== PROVIDED DATA

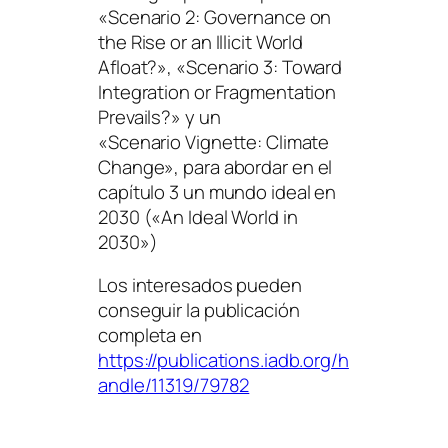
«Scenario 2: Governance on
the Rise or an Illicit World
Afloat?»
,
«Scenario 3: Toward
Integration or Fragmentation
Prevails?»
y un
«Scenario Vignette: Climate
Change»
, para abordar en el
capítulo 3 un mundo ideal en
2030 (
«An Ideal World in
2030»
)
Los interesados pueden
conseguir la publicación
completa en
https://publications.iadb.org/h
andle/11319/79782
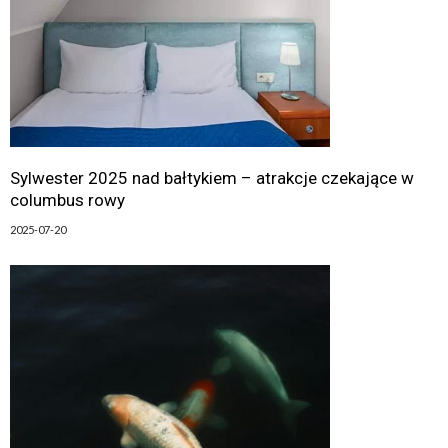
Sylwester 2025 nad bałtykiem – atrakcje czekające w
columbus rowy
2025-07-20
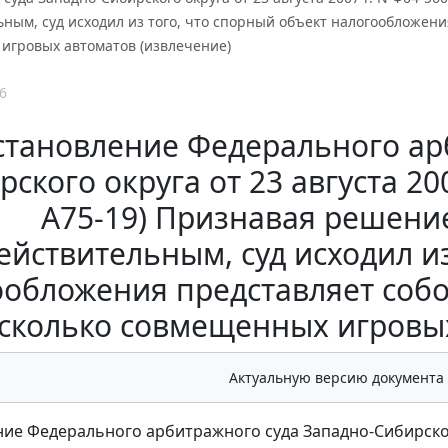
ным, суд исходил из того, что спорный объект налогообложения
игровых автоматов (извлечение)
6
становление Федерального ар
ского округа от 23 августа 20
А75-19) Признавая решени
ействительным, суд исходил из
обложения представляет собо
сколько совмещенных игровых
Актуальную версию документа
ие Федерального арбитражного суда Западно-Сибирско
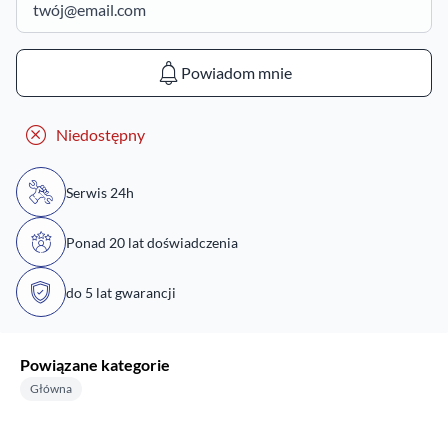
Powiadom mnie
Niedostępny
Serwis 24h
Ponad 20 lat doświadczenia
do 5 lat gwarancji
Powiązane kategorie
Główna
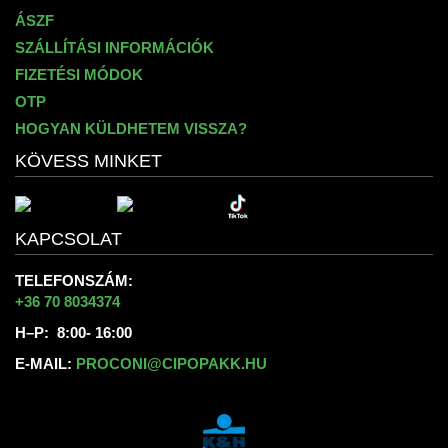
ÁSZF
SZÁLLÍTÁSI INFORMÁCIÓK
FIZETÉSI MÓDOK
OTP
HOGYAN KÜLDHETEM VISSZA?
KÖVESS MINKET
KAPCSOLAT
TELEFONSZÁM:
+36 70 8034374
H–P: 8:00- 16:00
E-MAIL:
PROCONI@CIPOPAKK.HU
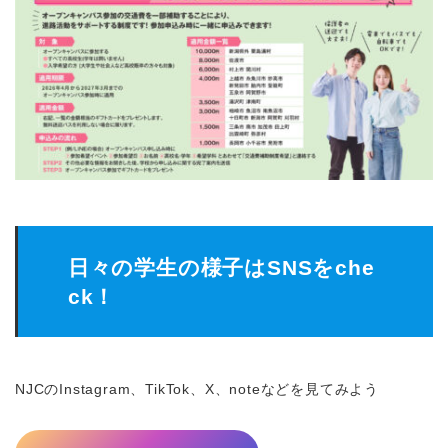
日々の学生の様子はSNSをche
ck！
NJCのInstagram、TikTok、X、noteなどを見てみよう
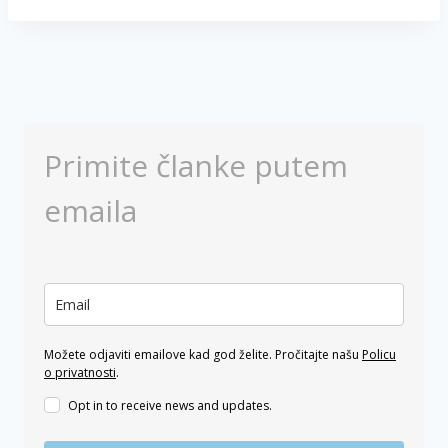
Primite članke putem
emaila
Možete odjaviti emailove kad god želite. Pročitajte našu
Policu
o privatnosti
.
Opt in to receive news and updates.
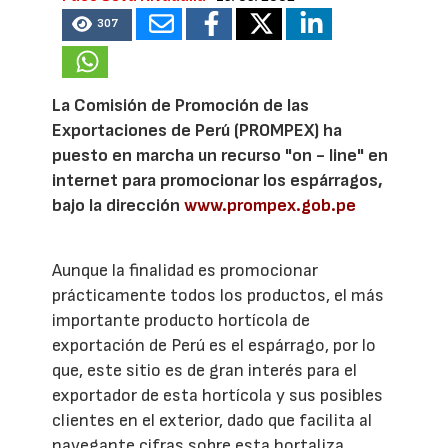
307
La Comisión de Promoción de las
Exportaciones de Perú (PROMPEX) ha
puesto en marcha un recurso "on - line" en
internet para promocionar los espárragos,
bajo la dirección
www.prompex.gob.pe
Aunque la finalidad es promocionar
prácticamente todos los productos, el más
importante producto hortícola de
exportación de Perú es el espárrago, por lo
que, este sitio es de gran interés para el
exportador de esta hortícola y sus posibles
clientes en el exterior, dado que facilita al
navegante cifras sobre esta hortaliza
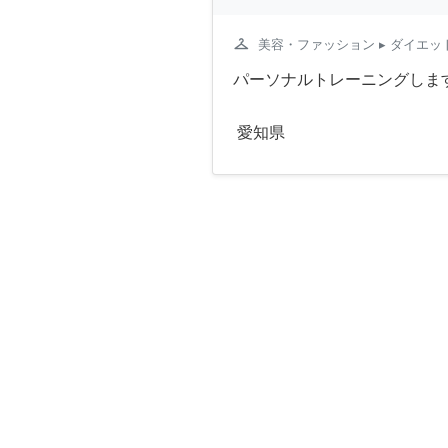
checkroom
美容・ファッション
▸ ダイエッ
パーソナルトレーニングしま
愛知県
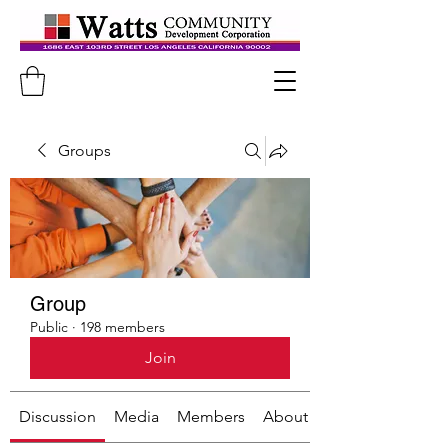
Groups
Group
Public
·
198 members
Join
Discussion
Media
Members
About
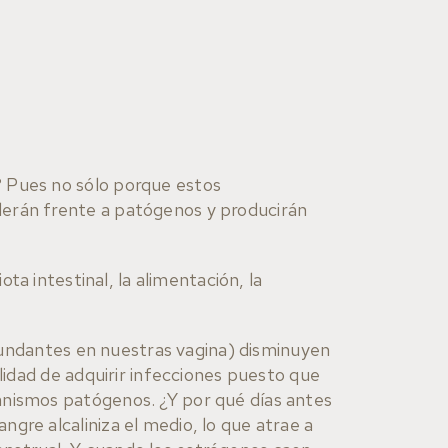
? Pues no sólo porque estos
derán frente a patógenos y producirán
ta intestinal, la alimentación, la
bundantes en nuestras vagina) disminuyen
ilidad de adquirir infecciones puesto que
anismos patógenos. ¿Y por qué días antes
gre alcaliniza el medio, lo que atrae a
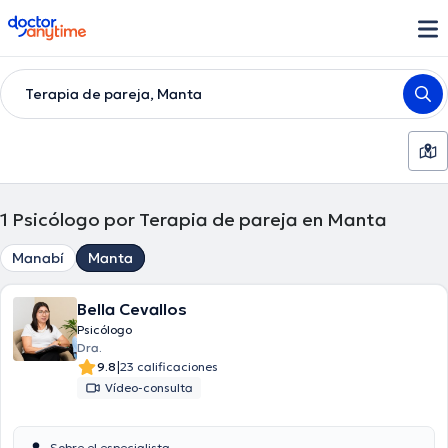
doctoranytime
Terapia de pareja, Manta
1
Psicólogo por Terapia de pareja en Manta
Manabí
Manta
Bella Cevallos
Psicólogo
Dra.
|
9.8
23 calificaciones
Vídeo-consulta
Sobre el especialista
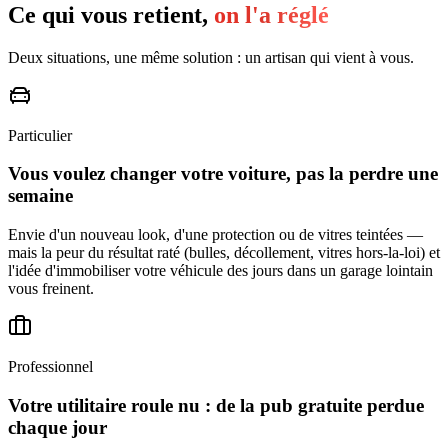
Ce qui vous retient,
on l'a réglé
Deux situations, une même solution : un artisan qui vient à vous.
Particulier
Vous voulez changer votre voiture, pas la perdre une
semaine
Envie d'un nouveau look, d'une protection ou de vitres teintées —
mais la peur du résultat raté (bulles, décollement, vitres hors-la-loi) et
l'idée d'immobiliser votre véhicule des jours dans un garage lointain
vous freinent.
Professionnel
Votre utilitaire roule nu : de la pub gratuite perdue
chaque jour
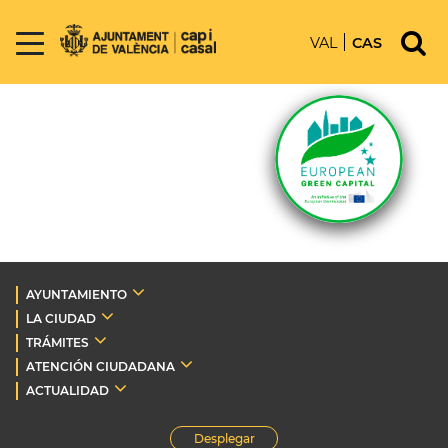
VAL
CAS
AYUNTAMIENTO
LA CIUDAD
TRÁMITES
ATENCIÓN CIUDADANA
ACTUALIDAD
Desplegar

====

» DIRECTIONS FOR THIS TASK:
Could you say how many lines in the data above contain "puesto"? Reply with the number alone.

» EXERCISE ANSWER:
2